Con el fraccionamiento también florecieron empresas electorales de negocios varios, formadas por inversionistas devotos que ponen (apuestan) un capital para luego recibir beneficios pagados con cargos, coimas y contratos, entregados por los ganadores. Los cientos de candidatos al Congreso (Cámara y Senado), al entrar al tablero del poder tradicional, aceptan mantener y defender el perverso modelo y, como soldados, cumplen con la obediencia debida del mandato de élites; su brújula no es la Constitución, sino la voluntad de su rey en el tablero.
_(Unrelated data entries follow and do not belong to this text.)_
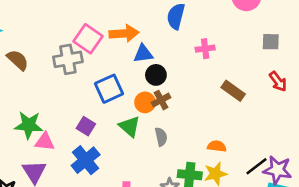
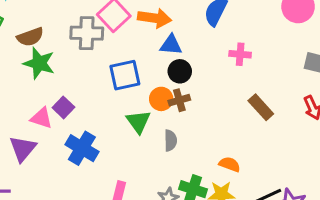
brown semicircle: (18, 60) -> (30, 37), moved, turned 105
green star: (29, 125) -> (39, 63), moved
purple square: (86, 126) -> (63, 107), moved
blue cross: (86, 160) -> (82, 148), turned -32

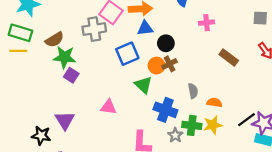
blue triangle: (171, 45) -> (145, 28), moved
purple square: (63, 107) -> (71, 75), moved
pink triangle: (41, 118) -> (109, 107), moved
gray semicircle: (170, 141) -> (193, 91), moved
blue cross: (82, 148) -> (165, 110), moved

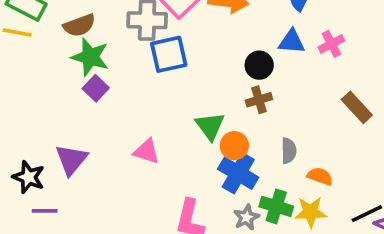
pink cross: (207, 23) -> (331, 44), turned -32
blue triangle: (145, 28) -> (292, 42), moved
blue square: (127, 54) -> (169, 54), moved
orange circle: (156, 66) -> (234, 146), moved

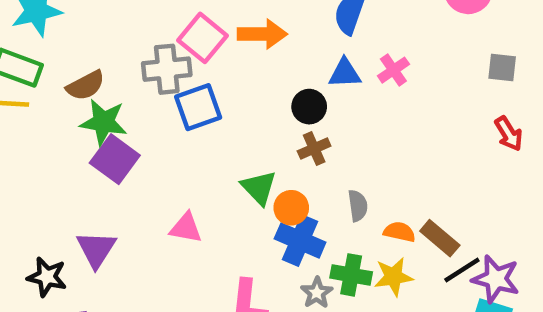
purple square: (96, 88) -> (115, 159), size x1.5
brown rectangle: (357, 107) -> (440, 238), moved

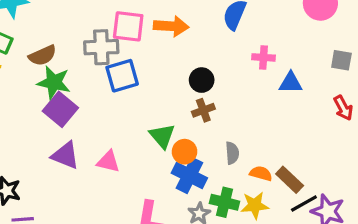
pink square: (202, 38) -> (128, 26), turned -36
pink cross: (393, 70) -> (263, 57), turned 35
blue triangle: (345, 73) -> (291, 83), moved
purple triangle: (96, 249) -> (65, 155), moved, turned -44

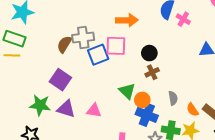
pink square: (128, 26) -> (116, 46), moved
brown semicircle: (43, 55) -> (64, 44), moved, turned 150
pink cross: (263, 57) -> (183, 19), moved, turned 32
green star: (54, 82) -> (40, 105), moved
orange semicircle: (261, 174) -> (193, 110), turned -136

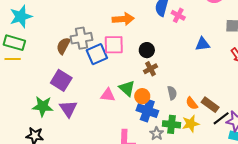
purple triangle: (66, 109) -> (68, 109), turned 42
pink triangle: (94, 110) -> (108, 95), moved

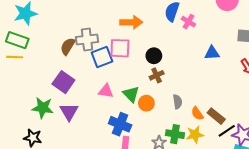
pink triangle: (108, 95) -> (106, 91), moved
blue cross: (147, 111) -> (120, 124), moved

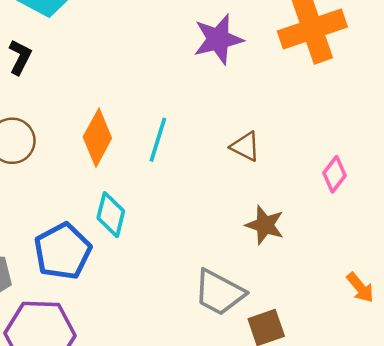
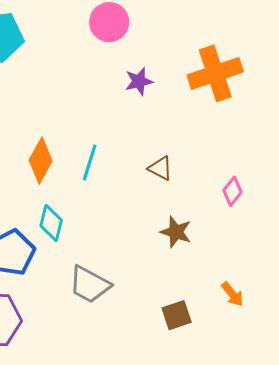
purple star: (218, 39) -> (139, 81), size x0.7
orange arrow: (360, 288) -> (232, 294), moved
gray trapezoid: (219, 292) -> (90, 285), moved

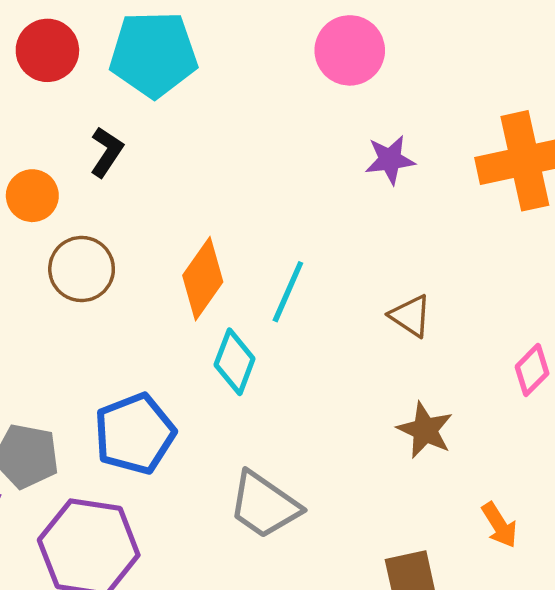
cyan diamond: (51, 223) -> (235, 362), moved
orange arrow: (232, 294) -> (499, 525), moved

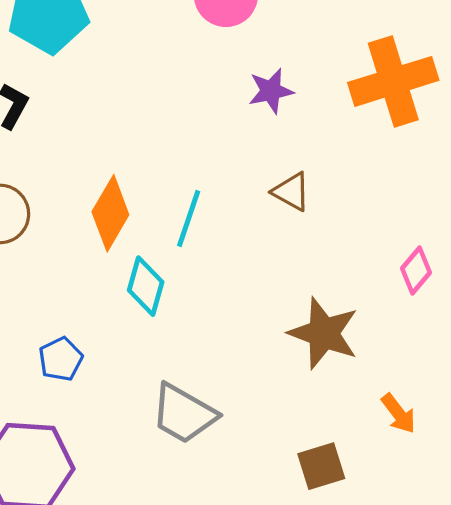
brown triangle: (410, 316) -> (291, 192), moved
brown star: (425, 430) -> (324, 333), size x1.4
blue pentagon: (135, 434) -> (61, 359), size x0.6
Esta condición los hace corresponsables del destino trágico provocado por las élites desde las guerras civiles del siglo XIX, donde devastaron la economía, profundizaron la concentración de tierras y vendieron a Panamá. En el siglo XX organizaron una estructura de altísima concentración de tierra y pasaron la página de la violencia que dejó 300.000 asesinados y luego medio millón más, 120.000 desaparecidos y 10 millones de víctimas del conflicto armado.
El sistema estructural de corrupción es su pilar de reproducción de desigualdad y saqueo. La memoria recuerda la venta o robo de la flota mercante, ferrocarriles, banca pública, Reficar, Foncolpuertos, el desfalco a la salud, Odebrecht y la contratación amañada de acueductos y comida escolar. Todo esto junto a la parapolítica, falsos positivos, chuzadas y una estructura tributaria regresiva que beneficia lo privado sobre lo colectivo.
El gobierno de las élites se refleja en hospitales inconclusos, municipios sin agua potable y universidades desfinanciadas, sin que ningún presidente o ministro haya enfrentado penalmente un juicio por traición a la patria o detrimento patrimonial. Y como si nada pasara, cada candidato (alfil) sigue la matriz que llama al desprecio por lo popular. Estos clanes familiares, sin ética ni vergüenza, tratan de lograr, a última hora y como sea, “ganarse” los votos para seguir manteniendo intactos sus privilegios.